Stored items
*** Block opens ***

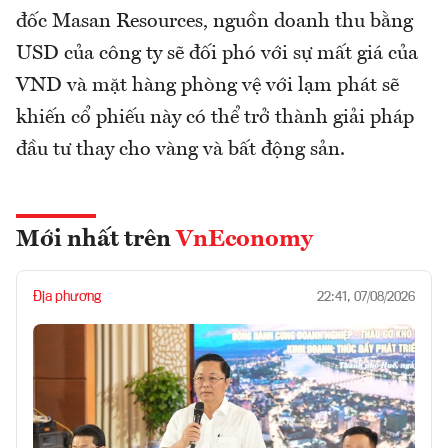
đốc Masan Resources, nguồn doanh thu bằng
USD của công ty sẽ đối phó với sự mất giá của
VND và mặt hàng phòng vệ với lạm phát sẽ
khiến cổ phiếu này có thể trở thành giải pháp
đầu tư thay cho vàng và bất động sản.
Mới nhất trên
VnEconomy
Địa phương
22:41, 07/08/2026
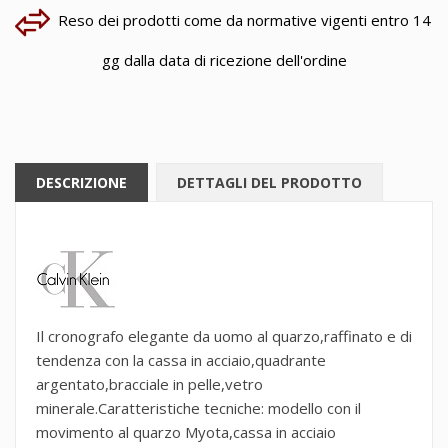
Reso dei prodotti come da normative vigenti entro 14
gg dalla data di ricezione dell'ordine
DESCRIZIONE
DETTAGLI DEL PRODOTTO
Il cronografo elegante da uomo al quarzo,raffinato e di
tendenza con la cassa in acciaio,quadrante
argentato,bracciale in pelle,vetro
minerale.Caratteristiche tecniche: modello con il
movimento al quarzo Myota,cassa in acciaio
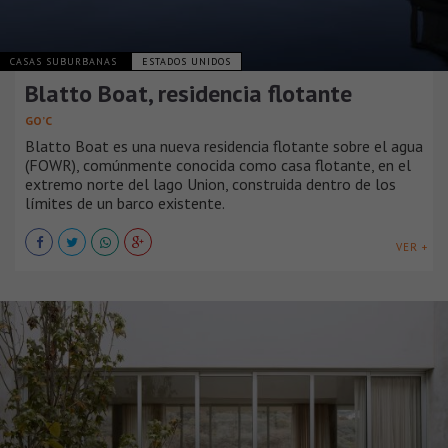
CASAS SUBURBANAS
ESTADOS UNIDOS
Blatto Boat, residencia flotante
GO’C
Blatto Boat es una nueva residencia flotante sobre el agua
(FOWR), comúnmente conocida como casa flotante, en el
extremo norte del lago Union, construida dentro de los
límites de un barco existente.
VER +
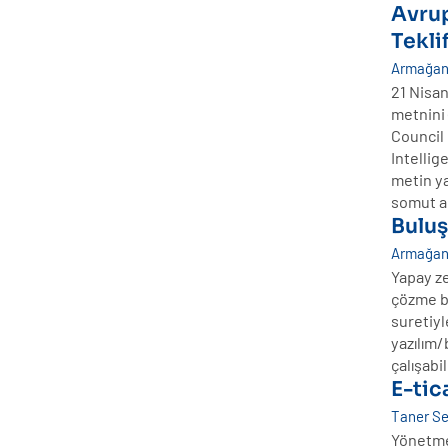
Avru
Tekli
Armağan 
21 Nisan
metnini 
Council 
Intellig
metin y
somut ad
Buluş
Armağan 
Yapay ze
çözme b
suretiyl
yazılım/
çalışabi
E-tic
Taner S
Yönetmel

*** Block closes ***

§ Directions
Where a line above holds the word "acciaio", copy it.

§ Output below
tendenza con la cassa in acciaio,quadrante
movimento al quarzo Myota,cassa in acciaio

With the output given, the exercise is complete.